Thursday, September 11, 2014

The Ones Who Couldn't Stay

“The trouble is that we have a bad habit, encouraged by pedants and sophisticates, of considering happiness as something rather stupid. Only pain is intellectual, only evil interesting. This is the treason of the artist: a refusal to admit the banality of evil and the terrible boredom of pain.” –Ursula K. Le Guin’s The Ones Who Walk Away From Omelas, p. 76

In Ursula K Le Guin’s short story, The Ones Who Walk Away From Omelas, readers are introduced to a frighteningly idealistic community called Omelas. At first, Omelas seems like the perfect place to live in. Le Guin maps out cheerful citizens, bountiful music as part of a magical festival and all that genuine happiness looks like throughout a perfect setting. For quite some time, readers are persuaded to see the beauty of that city—that is, until the condition is revealed. Locked away in a grotesque prison is a malnourished and severely neglected child. In order for the utopian society to persist, the child must live in impossible conditions. The child sleeps on his/her own feces, is fed only corn meal and grease hastily, and lives in a basement replete with absolute darkness. The citizens of Omelas know this, and some often visit him. Yet, you’ll find those who are exposed to that reality do one of two things: continue inhabiting the city with little contact of the young child or become among the small group of the ones who walk away from Omelas.
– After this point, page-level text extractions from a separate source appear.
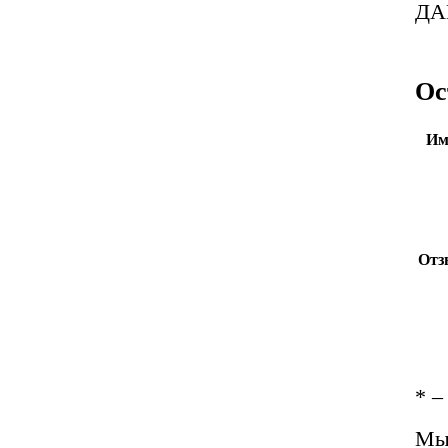
ДА
Ос
Им
Отз
*
– 
Мы 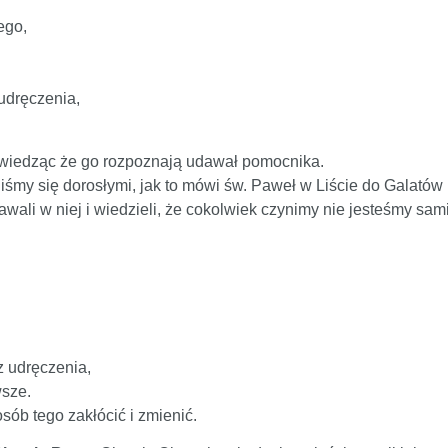
ego,
 udręczenia,
o, wiedząc że go rozpoznają udawał pomocnika.
liśmy się dorosłymi, jak to mówi św. Paweł w Liście do Galatów
wali w niej i wiedzieli, że cokolwiek czynimy nie jesteśmy sami
z udręczenia,
wsze.
sób tego zakłócić i zmienić.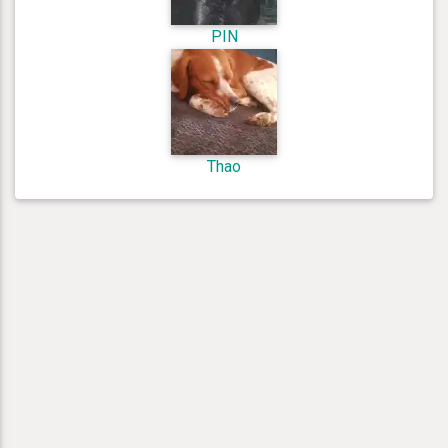
PIN
Thao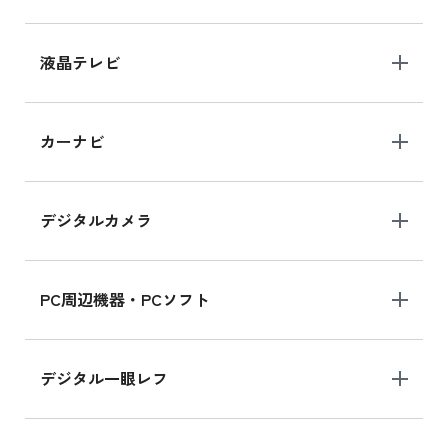
iPhone 15 128GB シリーズ
iPhone 15 128GB の新品買取価格
液晶テレビ
iPad 10.2 Wi-Fi 64GB MK2L3J/A
カーナビ
MK2L3J/Aの新品買取価格はこちら
デジタルカメラ
iPad 10.2 Wi-Fi 64GB MK2K3J/A
MK2K3J/Aの新品買取価格はこちら
PC周辺機器・PCソフト
デジタル一眼レフ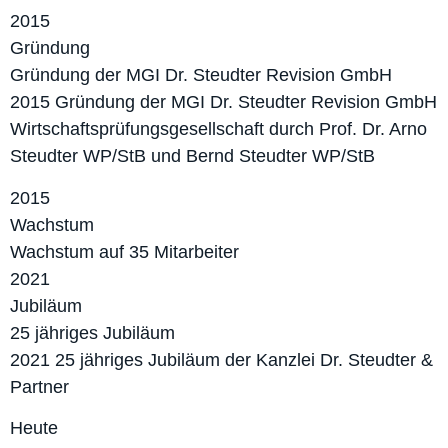
2015
Gründung
Gründung der MGI Dr. Steudter Revision GmbH
2015 Gründung der MGI Dr. Steudter Revision GmbH
Wirtschaftsprüfungsgesellschaft durch Prof. Dr. Arno
Steudter WP/StB und Bernd Steudter WP/StB
2015
Wachstum
Wachstum auf 35 Mitarbeiter
2021
Jubiläum
25 jähriges Jubiläum
2021 25 jähriges Jubiläum der Kanzlei Dr. Steudter &
Partner
Heute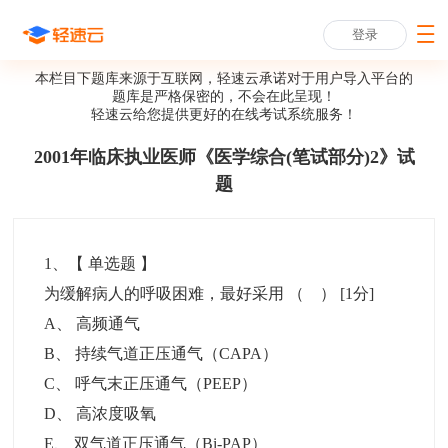
登录
本栏目下题库来源于互联网，轻速云承诺对于用户导入平台的
题库是严格保密的，不会在此呈现！
轻速云给您提供更好的
在线考试系统
服务！
2001年临床执业医师《医学综合(笔试部分)2》试
题
1
、【
单选题
】
为缓解病人的呼吸困难，最好采用 （ ）
[1分]
A
、
高频通气
B
、
持续气道正压通气（CAPA）
C
、
呼气末正压通气（PEEP）
D
、
高浓度吸氧
E
、
双气道正压通气（Bi-PAP）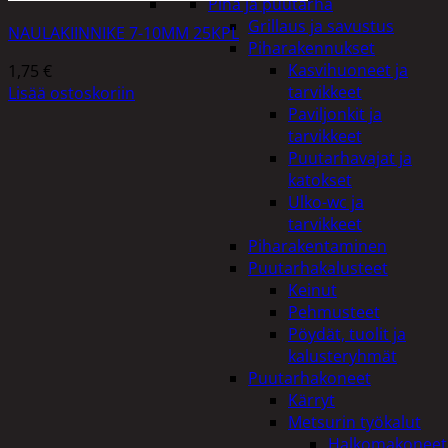
Piha ja puutarha
Grillaus ja savustus
NAULAKIINNIKE 7-10MM 25KPL
Piharakennukset
Kasvihuoneet ja
1,75
€
tarvikkeet
Lisää ostoskoriin
Paviljonkit ja
tarvikkeet
Puutarhavajat ja
katokset
Ulko-wc ja
tarvikkeet
Piharakentaminen
Puutarhakalusteet
Keinut
Pehmusteet
Pöydät, tuolit ja
kalusteryhmät
Puutarhakoneet
Kärryt
Metsurin työkalut
Halkomakoneet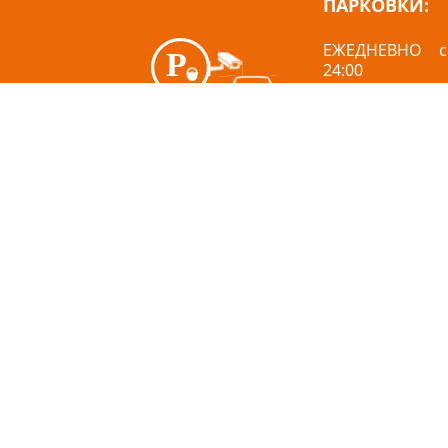
ПАРКОВКИ
:
ЕЖЕДНЕВНО с
24:00
3 (три) часа - 
после ок
бесплатного вр
EUR/ч
О нас
Вакансии
Как добраться?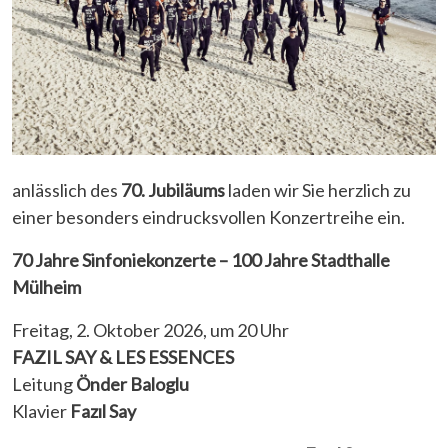
anlässlich des
70. Jubiläums
laden wir Sie herzlich zu
einer besonders eindrucksvollen Konzertreihe ein.
70 Jahre Sinfoniekonzerte – 100 Jahre Stadthalle
Mülheim
Freitag, 2. Oktober 2026, um 20 Uhr
FAZIL SAY & LES ESSENCES
Leitung
Önder Baloglu
Klavier
Fazıl Say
The quote provided sheds light as to why the ultimate sacrifice for this city would be the imprisonment of a child. Consider a child. Children are naive and pain is merely a concept understood as a result of aging. A child doesn't believe happiness is stupid, in fact, a child’s main goal is to be happy as much as possible. Children don’t understand “growing pains” at first. Only adults have concluded that wisdom is a product of pain endured and lessons learned. A child’s happiness possesses innocence. It is neither complex nor complicated. Even if a child believes he/she needs something specific to be happy, after some time, a true child is content with enjoying anything that is even slightly interesting. We have a bad habit of acknowledging pain more than happiness. Yes, we understand happiness more after the presence of pain, but there is nothing like naive, unstoppable happiness. The constant urge and drive to find happiness without the complexity of understanding consequences.
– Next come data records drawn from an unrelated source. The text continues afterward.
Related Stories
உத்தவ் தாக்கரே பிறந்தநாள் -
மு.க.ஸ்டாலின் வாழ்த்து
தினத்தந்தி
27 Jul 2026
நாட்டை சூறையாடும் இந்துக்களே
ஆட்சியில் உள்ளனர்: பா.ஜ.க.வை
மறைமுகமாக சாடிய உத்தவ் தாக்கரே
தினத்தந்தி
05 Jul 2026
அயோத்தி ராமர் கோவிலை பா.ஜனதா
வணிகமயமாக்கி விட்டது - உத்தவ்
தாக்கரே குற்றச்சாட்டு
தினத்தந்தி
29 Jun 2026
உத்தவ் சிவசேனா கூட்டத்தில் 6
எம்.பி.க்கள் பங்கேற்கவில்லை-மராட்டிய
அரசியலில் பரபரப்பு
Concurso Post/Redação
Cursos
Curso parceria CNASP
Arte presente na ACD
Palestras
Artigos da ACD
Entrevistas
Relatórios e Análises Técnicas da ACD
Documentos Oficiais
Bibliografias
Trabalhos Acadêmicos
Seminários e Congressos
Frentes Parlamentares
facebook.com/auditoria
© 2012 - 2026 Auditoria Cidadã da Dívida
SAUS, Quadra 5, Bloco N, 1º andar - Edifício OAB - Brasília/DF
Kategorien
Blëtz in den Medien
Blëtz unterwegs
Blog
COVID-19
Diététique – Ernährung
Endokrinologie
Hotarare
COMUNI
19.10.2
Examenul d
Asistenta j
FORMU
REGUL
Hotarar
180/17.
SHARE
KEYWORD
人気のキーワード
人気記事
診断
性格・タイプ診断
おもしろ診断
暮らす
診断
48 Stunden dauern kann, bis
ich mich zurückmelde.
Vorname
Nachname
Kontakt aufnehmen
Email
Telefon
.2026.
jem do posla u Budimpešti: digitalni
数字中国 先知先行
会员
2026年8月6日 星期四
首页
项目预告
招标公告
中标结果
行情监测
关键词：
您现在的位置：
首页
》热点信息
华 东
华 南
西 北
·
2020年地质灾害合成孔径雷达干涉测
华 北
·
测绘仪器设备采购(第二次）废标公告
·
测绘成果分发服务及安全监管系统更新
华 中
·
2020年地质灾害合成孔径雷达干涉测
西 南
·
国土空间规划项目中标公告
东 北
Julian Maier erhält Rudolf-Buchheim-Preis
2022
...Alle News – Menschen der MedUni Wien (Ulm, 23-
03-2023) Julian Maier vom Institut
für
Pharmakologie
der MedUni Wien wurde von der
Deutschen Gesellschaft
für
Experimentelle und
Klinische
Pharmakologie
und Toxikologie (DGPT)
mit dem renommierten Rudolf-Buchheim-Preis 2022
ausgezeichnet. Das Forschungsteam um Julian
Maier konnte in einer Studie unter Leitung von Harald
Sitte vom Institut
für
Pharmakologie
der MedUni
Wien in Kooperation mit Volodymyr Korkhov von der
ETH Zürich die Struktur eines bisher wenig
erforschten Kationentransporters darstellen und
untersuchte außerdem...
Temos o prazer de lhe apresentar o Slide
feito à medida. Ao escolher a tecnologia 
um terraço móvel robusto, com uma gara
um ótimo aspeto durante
Now the story’s introduction poses a significant question: would you pay this price to live in a Utopian society? Would you sacrifice a child’s development and overall life for the happiness of your own? I can’t say that I would. I believe that this life was established from the very beginning. We as human beings cannot produce perfection nor can we imitate and attempt to build it. Underneath all of the happiness filled throughout Omelas, there was still an underlying sadness for its citizens who knew what was being sacrificed. Underlying sadness contends with complete happiness.  Since you find, even in this story, that absolute happiness is unattainable, that means perfection is just as impossible to possess or create. A Utopian society is impossible to create for many reasons, but of them all one stands out—There is always someone somewhere who is unhappy with the way things are.